## Exercise directions:
Print out each entry below in full, exactly as given, excluding pictures.
-------- Data to examine --------
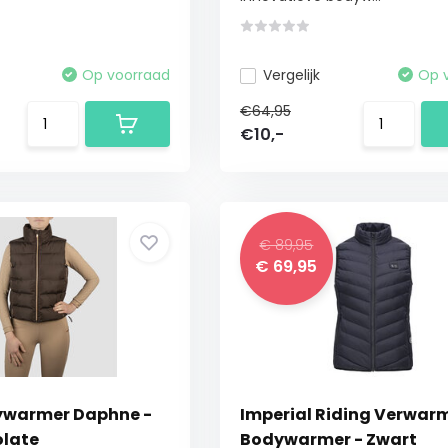
Op voorraad
Vergelijk
Op 
€64,95
€10,-
€ 89,95
€ 69,95
ywarmer Daphne -
Imperial Riding Verwar
olate
Bodywarmer - Zwart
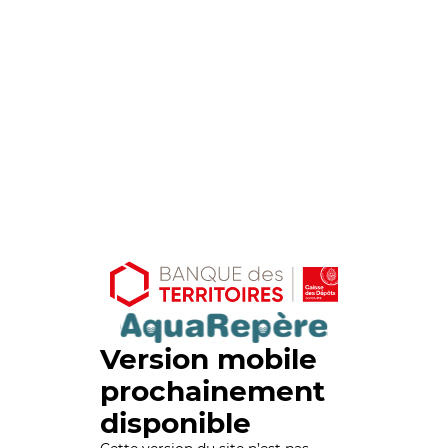
Version mobile
prochainement
disponible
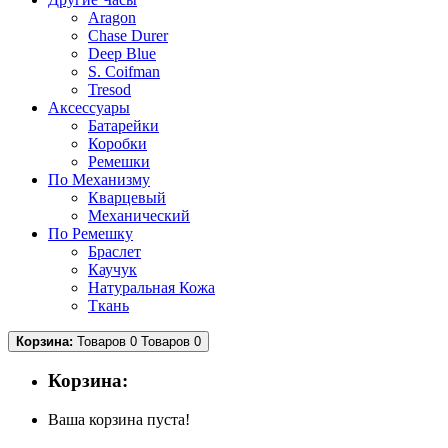
Aragon
Chase Durer
Deep Blue
S. Coifman
Tresod
Аксессуары
Батарейки
Коробки
Ремешки
По Механизму
Кварцевый
Механический
По Ремешку
Браслет
Каучук
Натуральная Кожа
Ткань
Корзина:
Товаров 0
Товаров 0
Корзина:
Ваша корзина пуста!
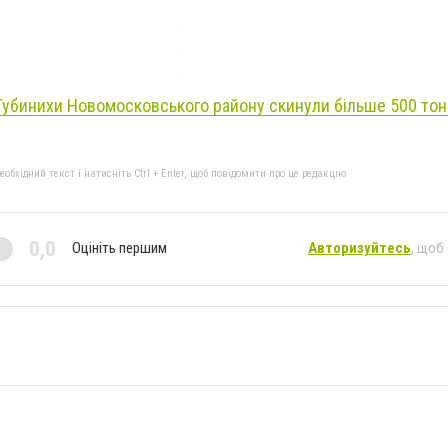
Губинихи Новомосковського району скинули більше 500 тон
бхідний текст і натисніть Ctrl + Enter, щоб повідомити про це редакцію
0,0
Оцініть першим
Авторизуйтесь
, щоб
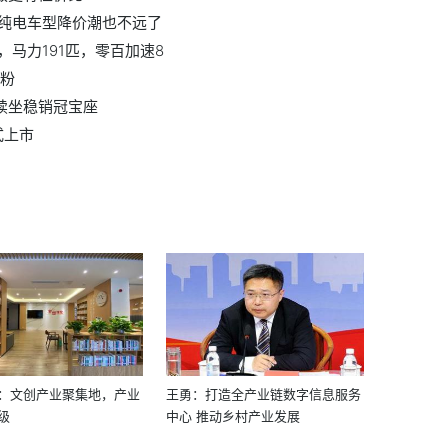
纯电车型降价潮也不远了
擎，马力191匹，零百加速8
石粉
继续坐稳销冠宝座
式上市
：文创产业聚集地，产业
王勇：打造全产业链数字信息服务
级
中心 推动乡村产业发展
--------
## Solved exercise:
Op voorraad
Vergelijk
Op 
€64,95
€10,-
€ 89,95
€ 69,95
ywarmer Daphne -
Imperial Riding Verwar
olate
Bodywarmer - Zwart
Version mobile
prochainement
disponible
Aragon
Chase Durer
Deep Blue
S. Coifman
Tresod
Аксессуары
Батарейки
Коробки
Ремешки
По Механизму
Кварцевый
Механический
По Ремешку
Браслет
Каучук
Натуральная Кожа
Ткань
Корзина:
Товаров 0
Товаров 0
Корзина:
Ваша корзина пуста!
Губинихи Новомосковського району скинули більше 500 тон
бхідний текст і натисніть Ctrl + Enter, щоб повідомити про це редакцію
0,0
Оцініть першим
Авторизуйтесь
, щоб
纯电车型降价潮也不远了
擎，马力191匹，零百加速8
石粉
继续坐稳销冠宝座
式上市
：文创产业聚集地，产业
王勇：打造全产业链数字信息服务
级
中心 推动乡村产业发展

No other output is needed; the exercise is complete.